Your instructions
With the exception of the pictures, write out the data below precisely.

Records shown
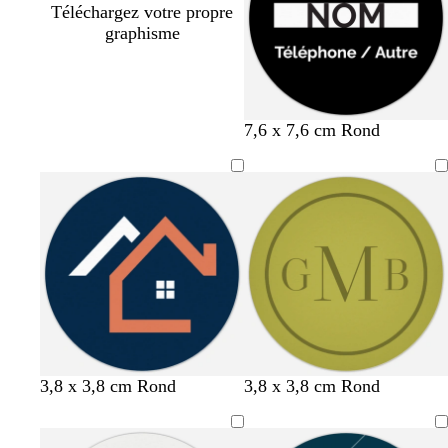
Téléchargez votre propre
graphisme
7,6 x 7,6 cm Rond
b
n
n
é
v
d
m
b
c
f
3,8 x 3,8 cm Rond
3,8 x 3,8 cm Rond
l
o
o
m
i
o
a
l
r
a
e
i
i
e
o
r
r
e
è
u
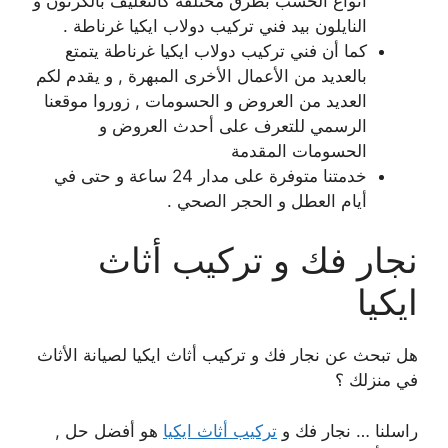
أنواع الخشب بطرق مختلفة كالتغليف بالكرتون و
النايلون بيد فني تركيب دولاب ايكيا غرناطة .
كما أن فني تركيب دولاب ايكيا غرناطة يتمتع
بالعديد من الأعمال الأخرى المبهرة , و يقدم لكم
العديد من العروض و الحسومات , زوروا موقعنا
الرسمي للتعرف على أحدث العروض و
الحسومات المقدمة
خدمتنا متوفرة على مدار 24 ساعة و حتى في
أيام العطل و الحجر الصحي .
نجار فك و تركيب أثاث
ايكيا
هل تبحث عن نجار فك و تركيب أثاث ايكيا لصيانة الأثاث
في منزلك ؟
راسلنا … نجار فك و
تركيب أثاث ايكيا
هو أفضل حل ,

Solution
Téléchargez votre propre
graphisme
7,6 x 7,6 cm Rond
b
n
n
é
v
d
m
b
c
f
3,8 x 3,8 cm Rond
3,8 x 3,8 cm Rond
l
o
o
m
i
o
a
l
r
a
e
i
i
e
o
r
r
e
è
u
أنواع الخشب بطرق مختلفة كالتغليف بالكرتون و
النايلون بيد فني تركيب دولاب ايكيا غرناطة .
كما أن فني تركيب دولاب ايكيا غرناطة يتمتع
بالعديد من الأعمال الأخرى المبهرة , و يقدم لكم
العديد من العروض و الحسومات , زوروا موقعنا
الرسمي للتعرف على أحدث العروض و
الحسومات المقدمة
خدمتنا متوفرة على مدار 24 ساعة و حتى في
أيام العطل و الحجر الصحي .
نجار فك و تركيب أثاث
ايكيا
هل تبحث عن نجار فك و تركيب أثاث ايكيا لصيانة الأثاث
في منزلك ؟
راسلنا … نجار فك و
تركيب أثاث ايكيا
هو أفضل حل ,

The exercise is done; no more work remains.